Your instructions
Scan the data below and give the number of lines that include the word "erektiossa", with no other words.

Data
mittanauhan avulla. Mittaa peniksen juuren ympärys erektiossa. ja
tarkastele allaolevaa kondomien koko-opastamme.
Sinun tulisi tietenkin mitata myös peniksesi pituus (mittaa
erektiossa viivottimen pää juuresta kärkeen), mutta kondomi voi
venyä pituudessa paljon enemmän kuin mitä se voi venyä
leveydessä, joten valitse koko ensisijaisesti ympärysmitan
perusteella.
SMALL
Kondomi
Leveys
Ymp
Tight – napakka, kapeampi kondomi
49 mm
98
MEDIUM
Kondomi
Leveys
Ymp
--
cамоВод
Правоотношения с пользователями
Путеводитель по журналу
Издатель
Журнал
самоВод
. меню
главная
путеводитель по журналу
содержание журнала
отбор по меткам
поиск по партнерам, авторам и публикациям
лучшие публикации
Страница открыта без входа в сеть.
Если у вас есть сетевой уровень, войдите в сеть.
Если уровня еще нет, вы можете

Task result
2